Set down exactly the lines from the one containing "İlan Sitesi Tasarımları" through the end of the records below, both included, and nothing else.
==== SUPPLIED RECORDS ====
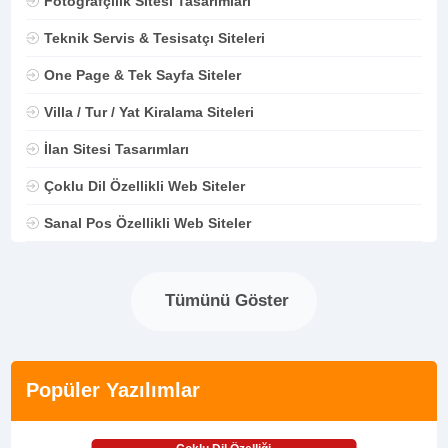
Fotoğrafçılık Sitesi Tasarımları
Teknik Servis & Tesisatçı Siteleri
One Page & Tek Sayfa Siteler
Villa / Tur / Yat Kiralama Siteleri
İlan Sitesi Tasarımları
Çoklu Dil Özellikli Web Siteler
Sanal Pos Özellikli Web Siteler
Tümünü Göster
Popüler Yazılımlar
====
» EXPECTED ANSWER
İlan Sitesi Tasarımları
Çoklu Dil Özellikli Web Siteler
Sanal Pos Özellikli Web Siteler
Tümünü Göster
Popüler Yazılımlar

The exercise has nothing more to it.